▶ [Dataset entries]
____________
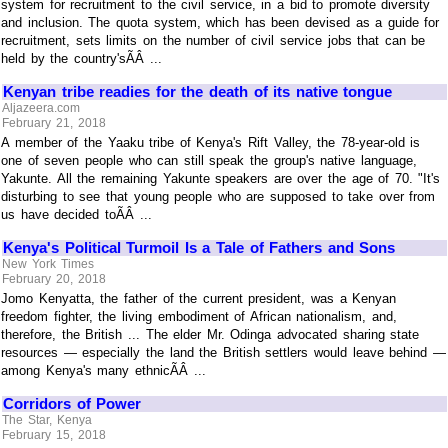
system for recruitment to the civil service, in a bid to promote diversity
and inclusion. The quota system, which has been devised as a guide for
recruitment, sets limits on the number of civil service jobs that can be
held by the country'sÃÂ ...
Kenyan tribe readies for the death of its native tongue
Aljazeera.com
February 21, 2018
A member of the Yaaku tribe of Kenya's Rift Valley, the 78-year-old is
one of seven people who can still speak the group's native language,
Yakunte. All the remaining Yakunte speakers are over the age of 70. "It's
disturbing to see that young people who are supposed to take over from
us have decided toÃÂ ...
Kenya's Political Turmoil Is a Tale of Fathers and Sons
New York Times
February 20, 2018
Jomo Kenyatta, the father of the current president, was a Kenyan
freedom fighter, the living embodiment of African nationalism, and,
therefore, the British ... The elder Mr. Odinga advocated sharing state
resources — especially the land the British settlers would leave behind —
among Kenya's many ethnicÃÂ ...
Corridors of Power
The Star, Kenya
February 15, 2018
____________
▶ [PROMPT] A single number is required: how many lines in these records contain "recruitment".

▶ [REPLY TO THE EXERCISE] 2